Further contributing to the unusually high density for a neighborhood mostly of single family homes, Deer Park includes two pedestrian courts whose long rows of houses, with no conventional street, are accessible only by alleys and sidewalks running through the short front yards. Ivanhoe Court was built in 1914, and the slightly smaller Maplewood Place a year later in 1915. These types of developments, built during the streetcar suburb era, are apparently unique to Louisville. There are 11 in Old Louisville, but outside of Deer Park only a few others remain today.
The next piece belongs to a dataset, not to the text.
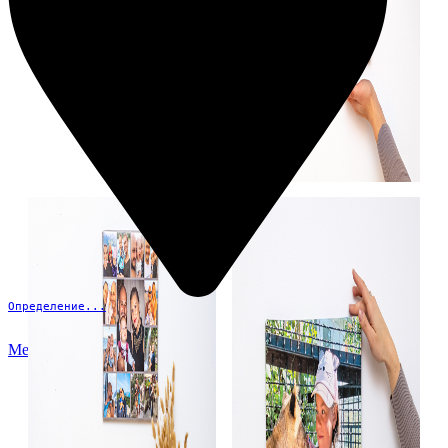
Определение...
Меню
The neighborhood has long had more of a middle and working class reputation than surrounding Highlands neighborhoods, which range in character from upper-middle to outright upper class. The reason for this is primarily that Deer Park's housing stock is, other than the Yunker House, decidedly low-key. Due to the lack of geographical obstacles such as steep hills or creeks, the entire neighborhood was developed in a rather uniform and quick manner. Shotgun houses and 2½ story Victorians, more modest than those on the east side of Bardstown Road, make up the majority of the stock in the oldest sections, while modest craftsmen-style houses dominate streets further out, and a few small ranch style homes can be found west of Norris Place. In the north end near Douglass Boulevard is Forest Park, the last of the pre-World War II subdivisions, and the largest of any single development in Deer Park. Larger houses can be found here, many in various historical revival styles.

==Demographics==
As of 2000, the population of Deer Park was 4,082, of which 93.7% are white, 3.6% are listed as other, 2% are black, and 0.7% are Hispanic. College graduates are 48.3% of the population, people without a high school degree are 8%. Females outnumber males 51.8% to 48.2%.